One year has passed since we began planning for and creating descriptive records for the AMNH expeditions and the people who participated in them. The project team set out to encode the descriptions of the entities in the EAC-CPF metadata schema. EAC-CPF stands for Encoded Archival Context – Corporate bodies, Persons, and Families and was endorsed by the Society of American Archivists (SAA) as a technical standard in 2011. The schema itself was envisioned in 2001 when a group of archivists got together to create a high-level model and draft a strategy for implementation and testing. Now, in 2014, there are few tools for archivists to create and manage EAC-CPF records. We have a plan to dive into these tools, but more on that later… This lack of resources could prohibit a lot of CPF adoption in the archival community in the current landscape. But we can’t let that stand in our way. We have a grant-funded mission, and deliverables to produce, and …Excel.
Our go-to program from capturing general inventories to cataloging minimal-level records, Excel has facilitated data gathering with little overhead. In fact, prior to this project, the Research Library already had spread sheets of about 2,000 names recorded into two separate Excel files: one for personal names and the other for expeditions. These descriptions are based on the Special Collections vertical files, a heavily-used resource for our library visitors.
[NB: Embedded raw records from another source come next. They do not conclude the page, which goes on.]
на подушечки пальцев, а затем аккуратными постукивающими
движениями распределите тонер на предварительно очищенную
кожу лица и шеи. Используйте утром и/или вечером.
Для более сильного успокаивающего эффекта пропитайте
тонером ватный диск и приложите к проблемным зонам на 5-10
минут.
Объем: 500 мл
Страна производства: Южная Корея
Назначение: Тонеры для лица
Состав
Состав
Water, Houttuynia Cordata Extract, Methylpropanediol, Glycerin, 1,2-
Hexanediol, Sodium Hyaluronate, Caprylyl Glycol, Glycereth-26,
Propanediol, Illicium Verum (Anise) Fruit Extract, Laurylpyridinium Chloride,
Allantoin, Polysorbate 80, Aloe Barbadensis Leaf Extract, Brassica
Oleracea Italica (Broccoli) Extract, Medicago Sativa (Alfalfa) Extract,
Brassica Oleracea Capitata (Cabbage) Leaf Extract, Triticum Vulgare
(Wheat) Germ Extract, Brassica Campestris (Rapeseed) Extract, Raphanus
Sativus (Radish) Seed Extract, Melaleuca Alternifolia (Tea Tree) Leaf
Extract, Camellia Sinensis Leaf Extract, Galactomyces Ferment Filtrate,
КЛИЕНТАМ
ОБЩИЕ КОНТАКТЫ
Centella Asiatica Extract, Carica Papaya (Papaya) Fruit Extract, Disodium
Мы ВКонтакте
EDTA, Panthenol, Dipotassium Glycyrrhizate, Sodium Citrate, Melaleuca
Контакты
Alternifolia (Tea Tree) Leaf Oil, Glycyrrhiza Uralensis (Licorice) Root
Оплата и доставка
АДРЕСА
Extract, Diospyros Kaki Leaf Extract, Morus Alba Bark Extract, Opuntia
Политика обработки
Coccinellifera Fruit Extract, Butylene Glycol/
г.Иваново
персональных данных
The spread sheets capture bare-bones information that can be found in the vertical files, such as dates of existence, summaries generalized into one or two sentences, affiliations with the AMNH. As EAC-CPF began entering our daily conversations at the Library, we realized that the spread sheet headers could be mapped to CPF elements. Hence, the vision of this current effort!
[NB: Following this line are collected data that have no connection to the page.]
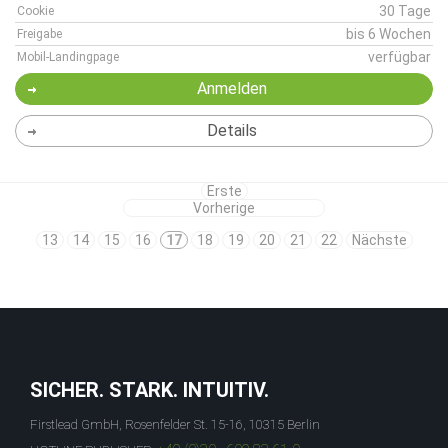
30 Tage
Cookie
bis 6 Wochen
Freigabe
verfügbar
Mobil-Landingpage
Anmelden
Details
Erste
Vorherige
13
14
15
16
17
18
19
20
21
22
Nächste
SICHER. STARK. INTUITIV.
Firstlead GmbH, Rosenfelder St. 15-16, 10315 Berlin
Excel laid the groundwork for these so-called “skinny” CPF records. It made sense to us to keep building on it as a tool for richer descriptions of people and expeditions. Barbara advocated for a modular system of descriptions: rich CPF descriptions for creators of archival materials on the one hand, and EAD finding aids detailing the contents of archival collections on the other. As the team discussed the various ways to create rich entity records, our road of least resistance always led back to Excel.
During our project planning last year, the tools available to create EAC-CPF records were limited. ArchivesSpace was in beta-testing and the other CPF projects in our awareness were using a custom FileMaker database or coding in xml. ICA-AtoM had implemented CPF into their system, but the open-source software was, at that point, new to us and we were hesitant to adopt it when a direct migration from Archivists’ Toolkit to ArchivesSpace was being developed. Corey Harper at NYU suggested we look at xEAC, an X-Forms based application for EAC-CPF records, but we argued for a system that could support both EAD and EAC-CPF (though we are now strongly considering implementing it for CPF creation and management). It was clear that there was no clear solution for this fledgling schema. However, as a result of weighing the pros and cons of the programs out there, we decided the next step would be to define our needs for an archival content management system. I’ll be writing more on this later. A draft of our functional requirements can be read here in the meantime.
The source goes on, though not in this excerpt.